A Comprehensive Guide to Convolution Neural Network

Published in

The Startup

11 min readNov 20, 2020

In this blog we will be focusing on what are convolution neural networks and how do they work.

The Convolution Neural Network or CNN as it is popularly known is the most commonly used deep learning algorithm. Before we get into how CNN works let us first understand the problems faced during traditional MLP and why do we need CNN at first place.

ISSUES WITH TRADITIONAL MLP & WHY WE NEED CNN ?

Let us start with simple example,

In the example shown above we would find it difficult to explain what exactly the image on our left means but when we look at the image on our right we immediately recognize that it is an image of a dog. Interesting thing is that both of the images are same. The image on the right is 2D image of a dog whereas the image on the left is just 1D image. Not only humans but computers also do find it difficult to recognize an image represented in 1D.

Let us consider another scenario,

In the above figure, first image is normal image of a dog while second image is manipulated one in which we have swap nose and the eye. Looking at the current form it makes us easy to identify the abnormalities in the images but in case of 1D it is very difficult to figure out these abnormalities. This is first problem with MLP i.e. Losing Spatial Orientation of Image. We must remember that a dog is a dog only when the nose, eyes, ears etc. are relatively present where they should be. Any changes in the relative position does not qualifies that image to be a dog.
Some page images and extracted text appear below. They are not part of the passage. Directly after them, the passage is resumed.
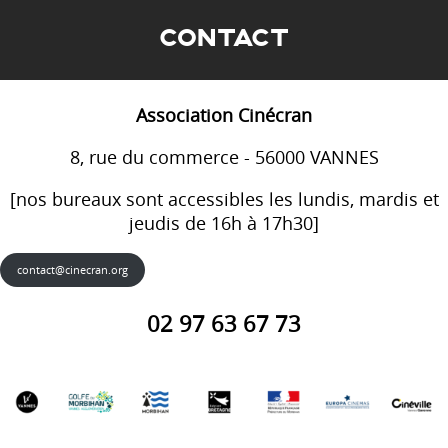
CONTACT
Association Cinécran
8, rue du commerce - 56000 VANNES
[nos bureaux sont accessibles les lundis, mardis et
jeudis de 16h à 17h30]
contact@cinecran.org
02 97 63 67 73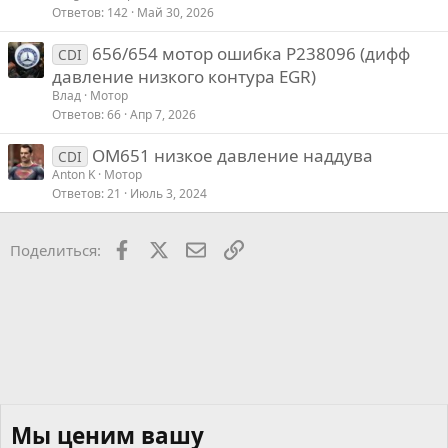
Ответов
142
Май 30, 2026
656/654 мотор ошибка P238096 (дифф
CDI
давление низкого контура EGR)
Влад
Мотор
Ответов
66
Апр 7, 2026
OM651 низкое давление наддува
CDI
Anton K
Мотор
Ответов
21
Июль 3, 2024
Facebook
X
Почта
Ссылкой
Поделиться:
Мы ценим вашу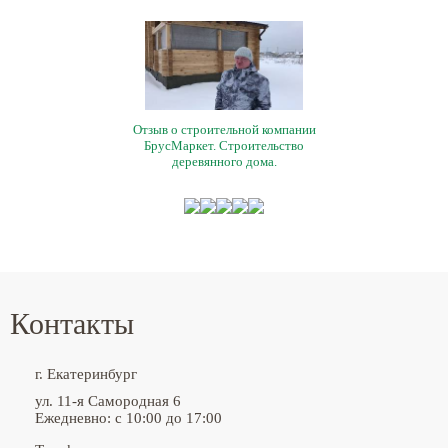
Отзыв о строительной компании
БрусМаркет. Строительство
деревянного дома.
Контакты
г. Екатеринбург
ул. 11-я Самородная 6
Ежедневно: с 10:00 до 17:00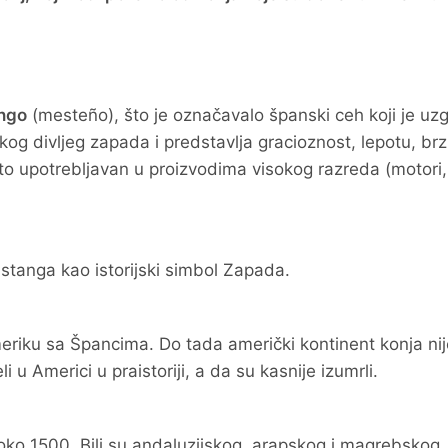
ngo
(mesteño), što je označavalo španski ceh koji je uz
kog divljeg zapada i predstavlja gracioznost, lepotu, brz
to upotrebljavan u proizvodima visokog razreda (motori,
stanga kao istorijski simbol Zapada.
meriku sa Špancima. Do tada američki kontinent konja nij
 u Americi u praistoriji, a da su kasnije izumrli.
 oko 1500. Bili su andaluzijskog, arapskog i magrebskog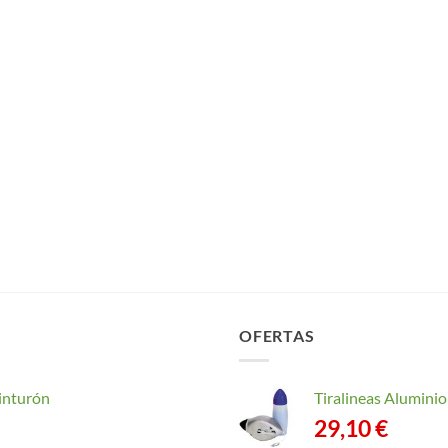
OFERTAS
inturón
Tiralineas Alumin
29,10
€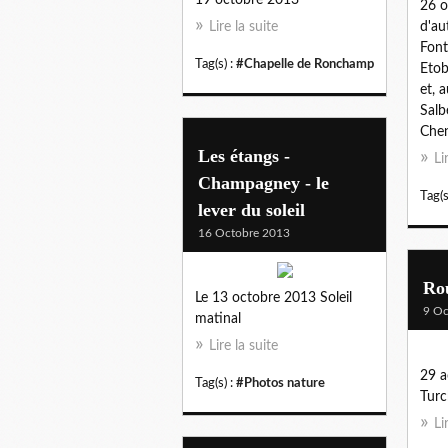
26 o
Lire la suite
d'au
Font
Tag(s) :
#Chapelle de Ronchamp
Etob
et, a
Salb
Chen
Les étangs -
Li
Champagney - le
Tag(s
lever du soleil
16 Octobre 2013
Ro
Le 13 octobre 2013 Soleil
9 Oc
matinal
Lire la suite
29 a
Tag(s) :
#Photos nature
Turc
Li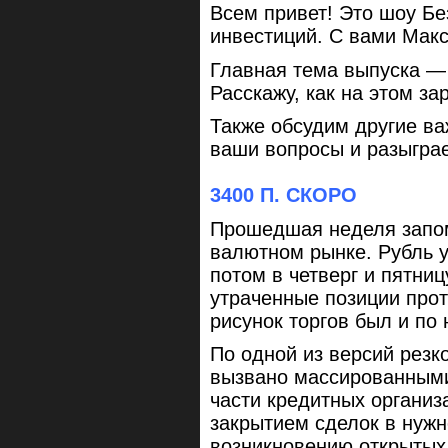
Всем привет! Это шоу Бе
инвестиций. С вами Мак
Главная тема выпуска — 
Расскажу, как на этом за
Также обсудим другие ва
ваши вопросы и разыгра
3400 П. СКОРО
Прошедшая неделя запом
валютном рынке. Рубль у
потом в четверг и пятни
утраченные позиции про
рисунок торгов был и по
По одной из версий резк
вызвано массированными
части кредитных организ
закрытием сделок в нужн
возникновению открытых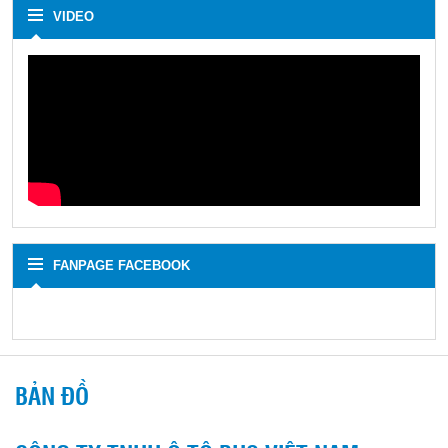
VIDEO
FANPAGE FACEBOOK
BẢN ĐỒ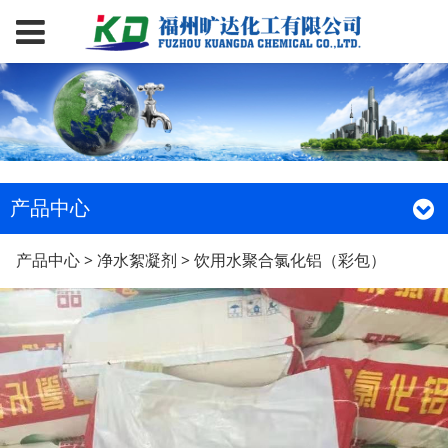
产品中心
饮用水聚合氯化铝（彩
产品中心
>
净水絮凝剂
>
饮用水聚合氯化铝（彩包）
包）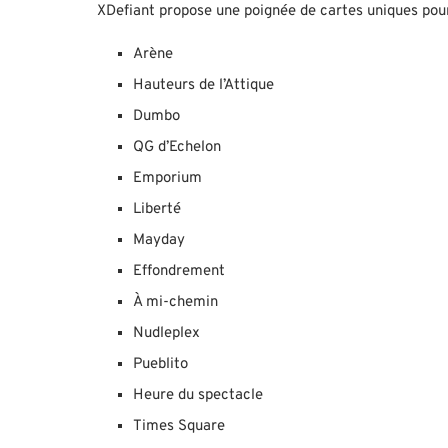
XDefiant propose une poignée de cartes uniques pour
Arène
Hauteurs de l’Attique
Dumbo
QG d’Echelon
Emporium
Liberté
Mayday
Effondrement
À mi-chemin
Nudleplex
Pueblito
Heure du spectacle
Times Square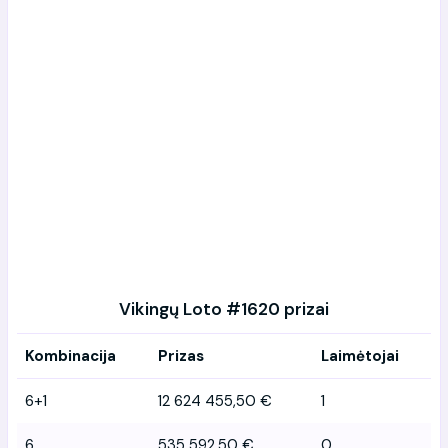
Vikingų Loto #1620 prizai
Kombinacija
Prizas
Laimėtojai
6+1
12 624 455,50 €
1
6
535 592,50 €
0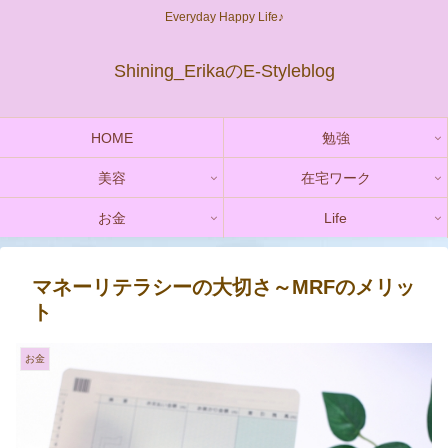
Everyday Happy Life♪
Shining_ErikaのE-Styleblog
HOME
勉強
美容
在宅ワーク
お金
Life
マネーリテラシーの大切さ～MRFのメリッ
ト
お金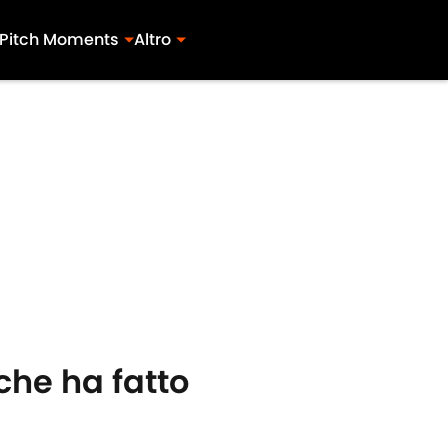
Pitch Moments
Altro
che ha fatto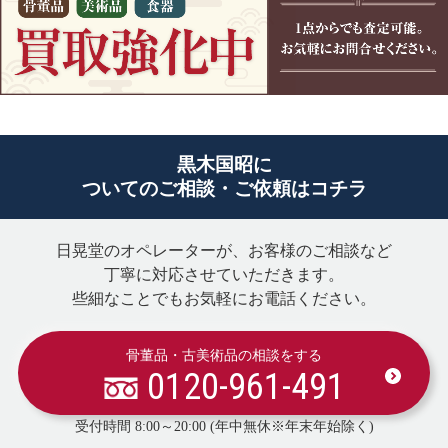
黒木国昭に
ついてのご相談・ご依頼はコチラ
日晃堂のオペレーターが、お客様のご相談など
丁寧に対応させていただきます。
些細なことでもお気軽にお電話ください。
骨董品・古美術品の相談をする
0120-961-491
受付時間 8:00～20:00 (年中無休※年末年始除く)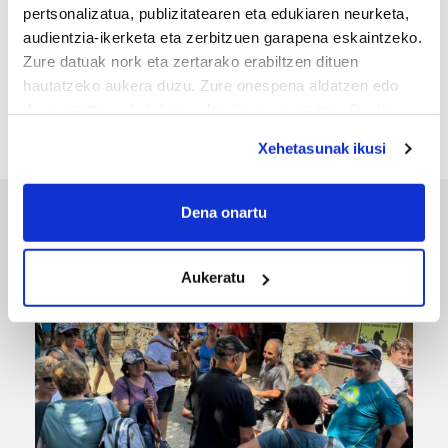
pertsonalizatua, publizitatearen eta edukiaren neurketa,
MEMORIA HISTORIKOA
audientzia-ikerketa eta zerbitzuen garapena eskaintzeko.
Zure datuak nork eta zertarako erabiltzen dituen
«Gai tabua izan da etxe gehienetan, jendeak
hautatzeko aukera duzu. Zure onespena aldatzen edo
azkeneko momentuan hitz egin du»
deuseztatzen ahal duzu edozein momentutan, Cookie
deklaraziotik edo Privacy triggerean klikatuz.
Xehetasunak ikusi
If you allow, we would also like to:
Collect information about your geographical
Dena onartu
ERREPORTAJEAK
location which can be accurate to within several
meters
Aukeratu
Identify your device by actively scanning it for
specific characteristics (fingerprinting)
Find out more about how your personal data is processed
and set your preferences in the
details section
.
Guk eta gure bazkideek zure datu pertsonalak
prozesatzen ditugu, zure IP zenbakia, besteak beste,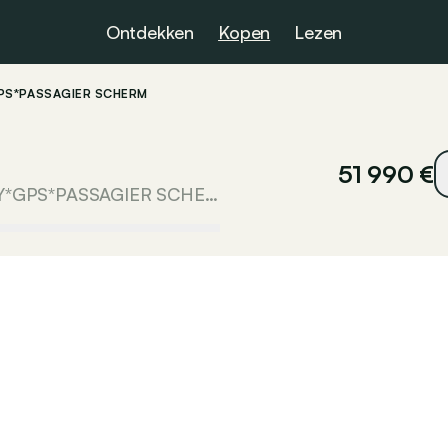
Ontdekken
Kopen
Lezen
GPS*PASSAGIER SCHERM
51 990 €
204PK*S-LINE*360°CAM.*CARPLAY*GPS*PASSAGIER SCHERM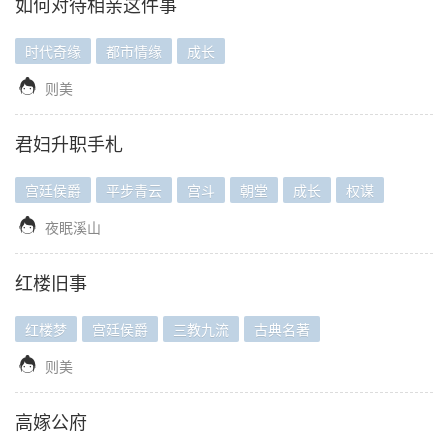
如何对待相亲这件事
时代奇缘
都市情缘
成长

则美
君妇升职手札
宫廷侯爵
平步青云
宫斗
朝堂
成长
权谋

夜眠溪山
红楼旧事
红楼梦
宫廷侯爵
三教九流
古典名著

则美
高嫁公府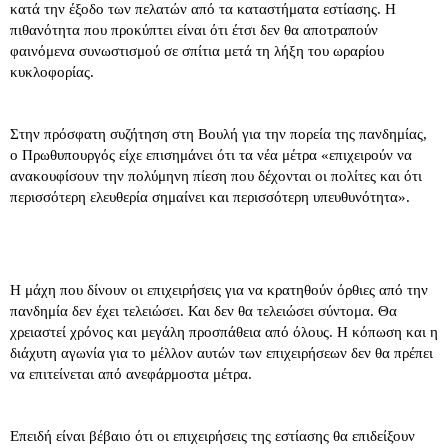
κατά την έξοδο των πελατών από τα καταστήματα εστίασης. Η
πιθανότητα που προκύπτει είναι ότι έτσι δεν θα αποτραπούν
φαινόμενα συνωστισμού σε σπίτια μετά τη λήξη του ωραρίου
κυκλοφορίας.
Στην πρόσφατη συζήτηση στη Βουλή για την πορεία της πανδημίας,
ο Πρωθυπουργός είχε επισημάνει ότι τα νέα μέτρα «επιχειρούν να
ανακουφίσουν την πολύμηνη πίεση που δέχονται οι πολίτες και ότι
περισσότερη ελευθερία σημαίνει και περισσότερη υπευθυνότητα».
Η μάχη που δίνουν οι επιχειρήσεις για να κρατηθούν όρθιες από την
πανδημία δεν έχει τελειώσει. Και δεν θα τελειώσει σύντομα. Θα
χρειαστεί χρόνος και μεγάλη προσπάθεια από όλους. Η κόπωση και η
διάχυτη αγωνία για το μέλλον αυτών των επιχειρήσεων δεν θα πρέπει
να επιτείνεται από ανεφάρμοστα μέτρα.
Επειδή είναι βέβαιο ότι οι επιχειρήσεις της εστίασης θα επιδείξουν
MLP uses 1D representation of an image to identify or classify these images whereas CNN uses 2D representation to identify them. Thus CNN preserves the spatial orientation .

The other issue with MLP is more on computational side of things.

If we consider the adjoining image and create a neural network using 1000 neurons the nos. of parameters which is the weight matrix would be about 10⁶ .

If we consider the adjoining image with more nos. of pixels and build a neural network the nos. of parameters in this case would be 600 x 10⁶ (600 million).

Both the situation will be a nightmare for our computer system.

Thus the issue which we saw considering the two images of various dimensions and building neural network using single hidden layer is is called as Parameter Exploration in Neural Network.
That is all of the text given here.